Monday, January 23, 2012

Ode to the Lost Art of the Curse (er...-ive)



Today, January 23, is "National Handwriting Day." I know this because each day I start my morning by posting something like this on my Facebook page: it's either a celebration of the day, something that happened in history this day or sometimes a combination of both. And then I go research and investigate it before posting. Yes, I'm just that much of a geek. I guess it's the "teacher" in me, wanting to educate in some small way.

So I started with this today (and the photo above):

"Your handwriting is an excellent method of identifying you or your documents, as well as conveying feeling and personality in your work. Unfortunately, in today's super busy world, for most people the act of writing is slower than the act of keyboarding, so it's slowly becoming obsolete.

I say: let's not lose the ability to communicate more personally! Computers are great, but the act of learning to write plays a special part in the development of young brains, and is a great way to convey warmth and a personal touch to the recipient of your message.

Today is National Handwriting Day. How about we celebrate with a handwritten note or card to someone?"

And my friends, as always, commented brilliantly on it to help me think even more about it than I had just then.

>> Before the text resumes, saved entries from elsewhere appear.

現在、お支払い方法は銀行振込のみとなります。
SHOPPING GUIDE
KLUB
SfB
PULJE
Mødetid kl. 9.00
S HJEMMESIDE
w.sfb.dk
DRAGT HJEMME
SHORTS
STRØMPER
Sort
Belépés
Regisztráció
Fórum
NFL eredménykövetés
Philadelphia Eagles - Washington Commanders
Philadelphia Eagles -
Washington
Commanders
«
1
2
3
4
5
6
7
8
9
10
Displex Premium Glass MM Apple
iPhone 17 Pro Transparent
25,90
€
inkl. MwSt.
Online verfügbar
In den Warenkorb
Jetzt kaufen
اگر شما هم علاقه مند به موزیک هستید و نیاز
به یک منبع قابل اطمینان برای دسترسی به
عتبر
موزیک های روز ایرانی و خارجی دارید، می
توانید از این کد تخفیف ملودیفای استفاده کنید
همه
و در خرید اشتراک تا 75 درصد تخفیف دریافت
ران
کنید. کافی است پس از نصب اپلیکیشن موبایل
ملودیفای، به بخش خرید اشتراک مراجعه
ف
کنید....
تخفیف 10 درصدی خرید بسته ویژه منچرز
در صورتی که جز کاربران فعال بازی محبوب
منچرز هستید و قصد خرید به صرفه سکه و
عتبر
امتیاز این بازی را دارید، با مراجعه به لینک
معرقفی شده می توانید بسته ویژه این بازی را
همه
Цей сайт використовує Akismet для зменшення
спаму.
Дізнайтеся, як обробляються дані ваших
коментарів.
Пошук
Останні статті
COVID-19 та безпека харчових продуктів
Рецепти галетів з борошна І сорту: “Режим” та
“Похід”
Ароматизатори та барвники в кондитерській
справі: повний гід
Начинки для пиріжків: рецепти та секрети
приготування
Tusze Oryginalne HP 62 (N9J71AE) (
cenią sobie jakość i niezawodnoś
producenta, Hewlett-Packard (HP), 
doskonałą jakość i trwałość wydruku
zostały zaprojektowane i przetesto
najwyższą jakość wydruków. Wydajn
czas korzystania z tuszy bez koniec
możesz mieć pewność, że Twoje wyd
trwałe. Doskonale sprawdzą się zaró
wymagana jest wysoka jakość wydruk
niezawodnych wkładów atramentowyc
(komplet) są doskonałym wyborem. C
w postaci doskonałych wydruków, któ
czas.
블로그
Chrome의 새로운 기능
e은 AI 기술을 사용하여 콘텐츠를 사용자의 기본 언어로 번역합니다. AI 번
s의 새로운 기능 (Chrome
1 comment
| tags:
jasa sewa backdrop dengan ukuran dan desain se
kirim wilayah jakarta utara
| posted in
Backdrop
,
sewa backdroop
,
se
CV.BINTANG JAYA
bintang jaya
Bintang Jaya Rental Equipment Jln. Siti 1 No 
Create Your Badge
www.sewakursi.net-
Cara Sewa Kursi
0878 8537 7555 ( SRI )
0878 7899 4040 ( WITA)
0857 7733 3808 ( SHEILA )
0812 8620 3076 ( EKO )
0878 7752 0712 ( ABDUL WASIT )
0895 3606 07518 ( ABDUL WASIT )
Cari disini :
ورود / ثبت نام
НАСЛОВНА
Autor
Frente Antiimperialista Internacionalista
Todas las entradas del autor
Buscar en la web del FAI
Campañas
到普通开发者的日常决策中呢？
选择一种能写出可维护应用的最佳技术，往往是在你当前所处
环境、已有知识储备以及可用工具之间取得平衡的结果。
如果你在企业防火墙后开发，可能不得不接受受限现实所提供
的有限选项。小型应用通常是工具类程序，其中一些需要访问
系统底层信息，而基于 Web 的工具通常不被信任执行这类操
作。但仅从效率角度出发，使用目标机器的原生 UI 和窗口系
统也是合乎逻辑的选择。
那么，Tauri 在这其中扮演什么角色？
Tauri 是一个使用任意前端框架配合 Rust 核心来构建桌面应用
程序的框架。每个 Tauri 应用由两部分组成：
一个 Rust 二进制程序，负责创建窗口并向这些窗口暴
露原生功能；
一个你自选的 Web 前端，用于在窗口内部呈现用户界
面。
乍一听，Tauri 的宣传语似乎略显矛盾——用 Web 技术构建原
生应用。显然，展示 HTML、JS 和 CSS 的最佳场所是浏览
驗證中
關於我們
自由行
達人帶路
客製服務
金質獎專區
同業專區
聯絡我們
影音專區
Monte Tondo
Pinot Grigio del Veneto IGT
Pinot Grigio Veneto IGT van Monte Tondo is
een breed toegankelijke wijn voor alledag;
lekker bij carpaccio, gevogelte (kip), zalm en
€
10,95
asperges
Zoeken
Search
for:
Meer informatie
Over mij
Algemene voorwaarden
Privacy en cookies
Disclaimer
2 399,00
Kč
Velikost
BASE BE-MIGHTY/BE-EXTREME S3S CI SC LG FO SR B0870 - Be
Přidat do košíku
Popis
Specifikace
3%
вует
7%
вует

I guess they educated me, too. (I have some pretty darned good friends.) And as I wondered what to write about today, I knew this was it.

I understand that times change and technology is often the focus of that change. And technology IS good. Hey, I adapt to most of it pretty quickly and easily, even if not immediately. I embrace it even. But sometimes technology is not always a good thing. Families gathering around a radio to listen to programs and talk about them together in front of a roaring fireplace turned into families sitting in front of the TV instead, eating off TV trays with parents telling junior to "move your head and quiet down" because they couldn't see or hear the box. Do I want to go back to the day of no television? Heck no. I love my TV. But can I reminisce about a time that wasn't even a part of my life and imagine how specially unique and now completely lost it probably is? Yes.

And that brings us back to the cursive handwriting.

It's quickly becoming a lost art; and I do mean art. Each of us who grew up with sharp #2 pencils in hand and that tell-tale paper in front of us were taught to do our lettering the exact same way. Oh, and that paper! With its series of strong dark lines and softer dashed ones half between! You knew your lower cases had better meet the dash our you'd get points off your penmanship grade. You knew the letters with "tails" had to come down a certain distance below the solid, oh! but not far enough to affect the letters in the next line! And you knew darn well those i's and t's better be dotted and crossed absolutely correctly. It was a skill, folks. An art they were teaching us.

And, yet, a few years later it was OK to make that strict cursive writing into something of your very own. You may have still done the capital Z properly or enjoyed doing the little "hooks" on the big S and F....but no one ever stuck to "the Q as a 2." (Am I right?) Everyone who learned cursive handwriting the exact same way also somehow then adopted it to their own style, too, and it was allowed. It's like folks speaking the same language but adding their own dialect. We all learned the same words; we just pronounce them differently...but still could understand each other.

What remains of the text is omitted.